Nesse sentido, é “O Delfim” uma total subversão do romance policial – e mesmo do conto gótico, que lhe criou e emprestou a estrutura. A matéria do mythos policial, o crime, as motivações e os detalhes fáticos, tudo já foi resolvido. “Está nos autos”. Não é isso que interessa. O narrador, intelectual e escritor que apenas por desfastio é caçador, odeia e abomina a liguagem oficial, o tom burguês, o clichê. E é por isso que rejeita a “verdade” que está nos autos. Ele mesmo, retomando uma conversa com o Engenheiro – coisa que faz constantemente no romance –, ele mesmo acena para o leitor, dizendo dos romances policiais que têm sua forma tradicional e seu sucesso devido ao fato de que o “burguês pacato precisa de acreditar nas instituições. Mostrar-lhe que pode haver crimes perfeitos era o fim da sua tranquilidade.». Mas tampouco é à imaginação popular que se inclina: recua, cheio de abusões, dos boatos mesquinhos e invejosos dos pequenos da terra.
É aos sinais dos fados, nas cenas que viveu, a que se inclina. E quando o leitor descobre e se entrega a essa pretensão, a maquinação do romance se lhe revela, esplendorosa e verossímil.
De fato, havia ali muitos sinais do fatídico fim de Maria das Mercês e de Domingos, quase todos presentes nas ideias amalucadas de Tomás, o Engenheiro. Tomás sonha com túmulos subaquáticos em sua lagoa, Maria das Mercês vai ali parar no seu túmulo subaquático. Tomás se obceca com a estória de uma de suas amantes, uma manicura casada com um velho a quem odeia, e que o mata do coração usando o sexo como arma do crime, o crime perfeito, e é assim que Maria das Mercês mata Domingos, usando o sexo para explorar as fraquezas de seu “coração de passarinho”. É a fascinação de Domingos pela esposa de seu patrão que justifica o desinteresse do criado pelas raparigas e os prazeres fáceis da cidade, tão notado e zombado por Tomás junto a sua esposa. Domingos é a sombra de Tomás, e Maria das Mercês, perdendo rápido a afeição e exclusividade do marido, se apega à sua sombra como se ela fosse o próprio Tomás. É por isso também que Domingos não revida à surra que lhe impõe Tomás: sabia estar conspurcando seu leito e violando as regras da vassalagem.

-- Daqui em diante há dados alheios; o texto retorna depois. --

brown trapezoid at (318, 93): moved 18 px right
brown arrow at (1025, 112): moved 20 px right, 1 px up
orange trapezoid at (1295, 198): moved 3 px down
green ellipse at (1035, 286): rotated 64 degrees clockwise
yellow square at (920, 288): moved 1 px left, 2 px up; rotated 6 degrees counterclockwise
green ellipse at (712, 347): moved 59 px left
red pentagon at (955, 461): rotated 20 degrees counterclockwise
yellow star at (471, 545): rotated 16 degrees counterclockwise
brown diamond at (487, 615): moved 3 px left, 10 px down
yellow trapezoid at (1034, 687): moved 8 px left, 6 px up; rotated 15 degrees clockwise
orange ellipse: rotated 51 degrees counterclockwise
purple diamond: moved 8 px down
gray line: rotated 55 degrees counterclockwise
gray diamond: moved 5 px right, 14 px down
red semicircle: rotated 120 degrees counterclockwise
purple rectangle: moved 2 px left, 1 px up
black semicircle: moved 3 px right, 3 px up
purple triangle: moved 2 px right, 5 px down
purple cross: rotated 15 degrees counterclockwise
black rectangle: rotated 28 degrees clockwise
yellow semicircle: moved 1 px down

Raios, até mesmo a cena desnecessariamente naturalista dos cães copulando no largo, incapazes de desvencilhar-se um do outro, até essa cena ganha sua significação como augúrio da tragédia!
Mas aí somos obrigados a nos perguntar: essas coisas, esses sinais, são realmente sinais? Seriam um grande sistema de augúrios ou são apenas a atenção, memória e até imaginação seletivas do autor que, depois de descobrir a verdade, vagueia de imagem em imagem, em associação frenética, vendo em tudo um fio de Ariadne que o tirará do vórtice sem sentido?

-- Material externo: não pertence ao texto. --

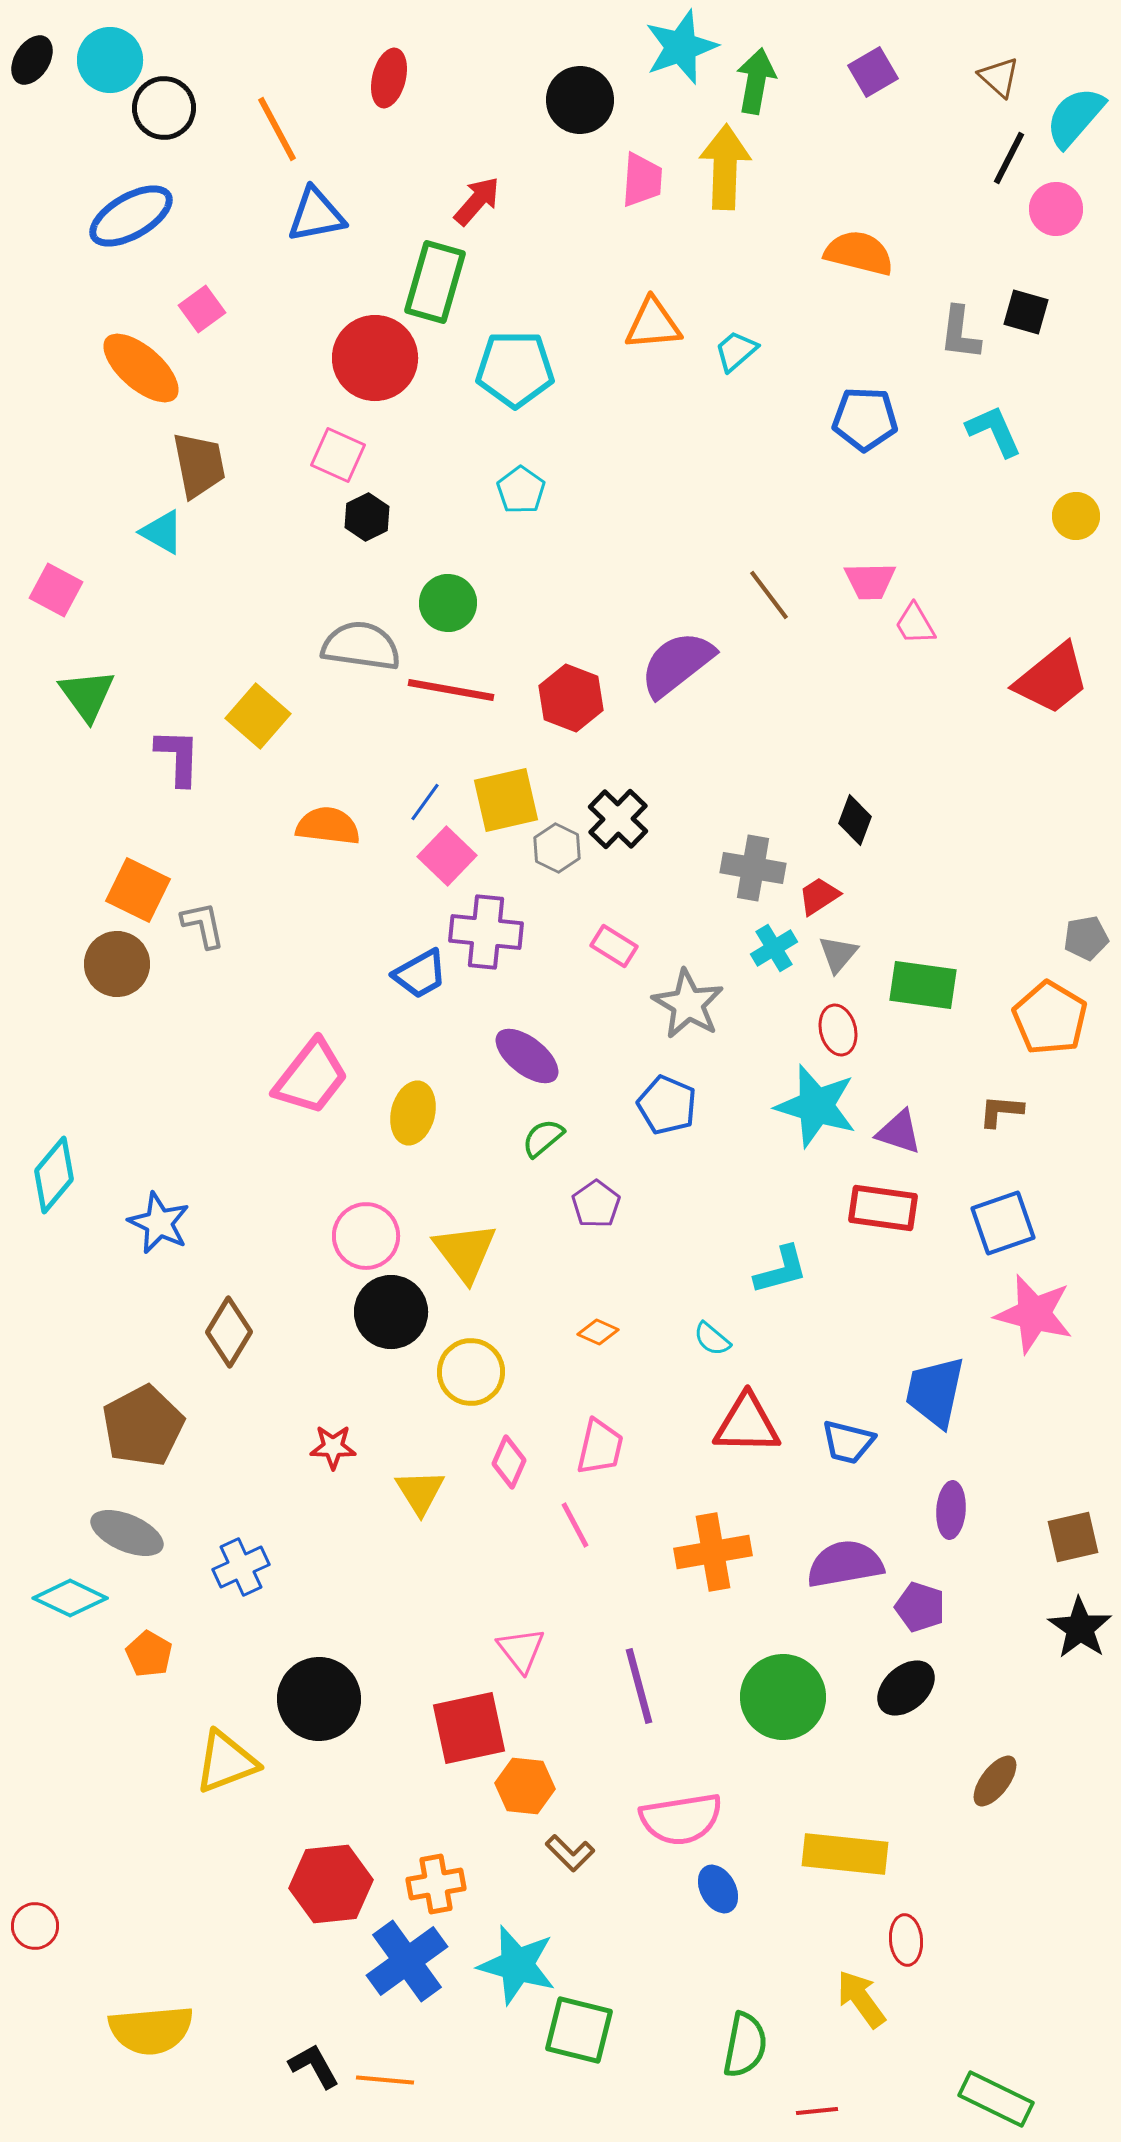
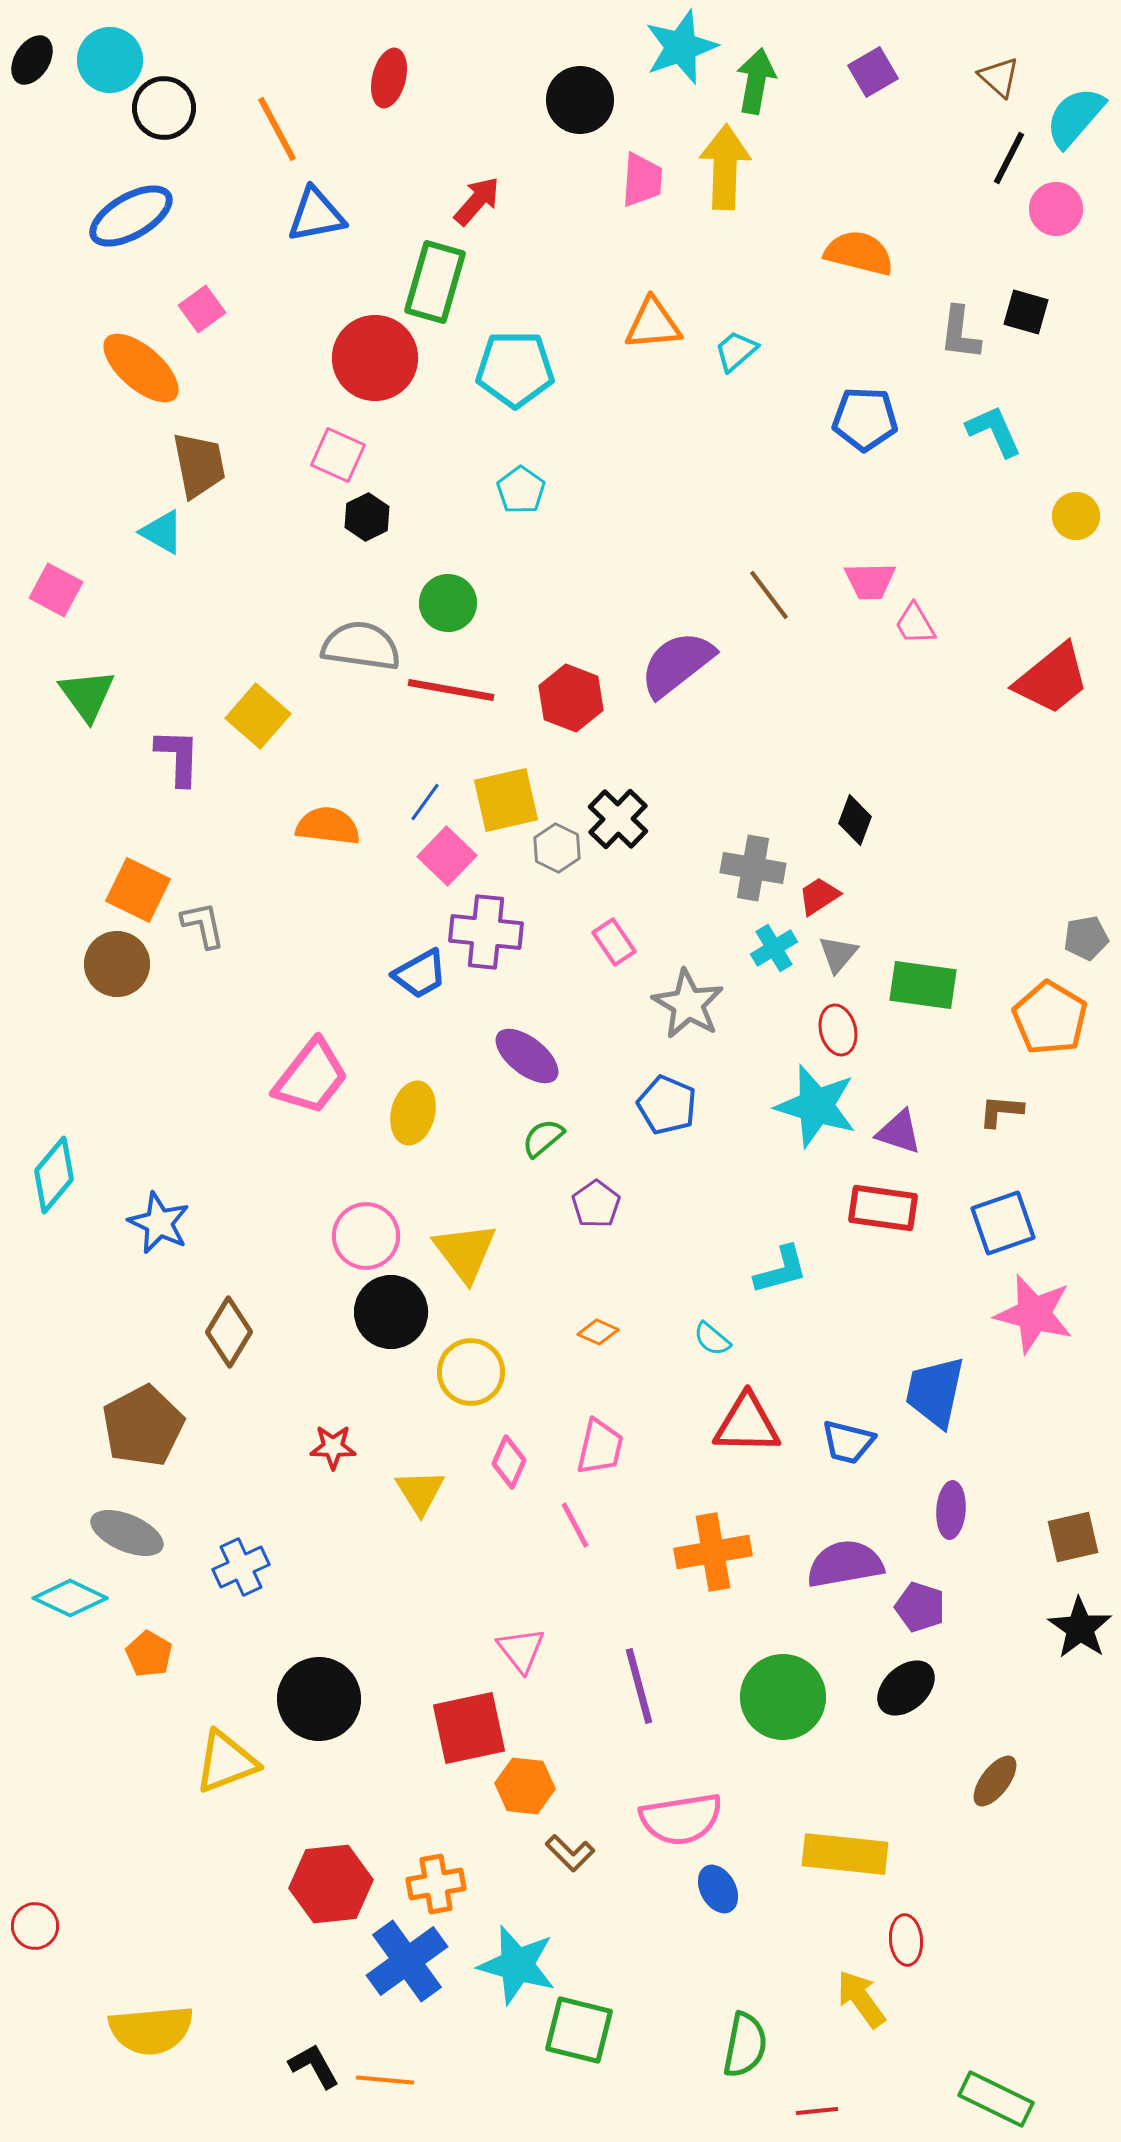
pink rectangle at (614, 946): moved 4 px up; rotated 24 degrees clockwise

O romance termina sem que isto fique respondido. A reafirmação do que houve faz a mente repousar nos fatos, no que é objetivo. Mas a viagem de compreensão ocorrida na alma do narrador não parece ter sido em vão, pois além de aumentar o conhecimento e consciência desse detetive de casos resolvidos, ainda fornece, para quem tem olhos de ver, um modelo de meditação e investigação que muito me lembra o do Comissário Maigret: entender, entender e entender cada vez mais os dramas humanos, as personalidades, sem deduções bonitinhas mas ordinárias, como as do fastidioso Sherlock Holmes.
Não sei se alguém além de mim já pensou isso, mas quando estou passeando por um lugar, novo ou velho conhecido, fico pensando se seria possível escrever um romance interessante que eternizasse aquele lugar na literatura, sem necessidade, é claro, de que as pessoas ou mesmo os fatos reais ali ocorridos sejam efetivamente interessantes. Trata-se aqui daquele poder numinoso do escritor de descobrir e conquistar novos lugares para a literatura, pela força de sua imaginação e de sua expressão. Pois bem, perguntando-me isto, sinto que a prosa de “O Delfim” veio a completar a resposta para a charada, já parcialmente dada pelo “Amanuense Belmiro”, de Cyro dos Anjos: o poder de tornar tudo interessante consiste em passar tudo pelo crisol da alma humana, desde que ela esteja desprovida de qualquer teatralidade ou desejo de causar efeitos calculados. E que fuja, como o diabo à Cruz, dos clichês.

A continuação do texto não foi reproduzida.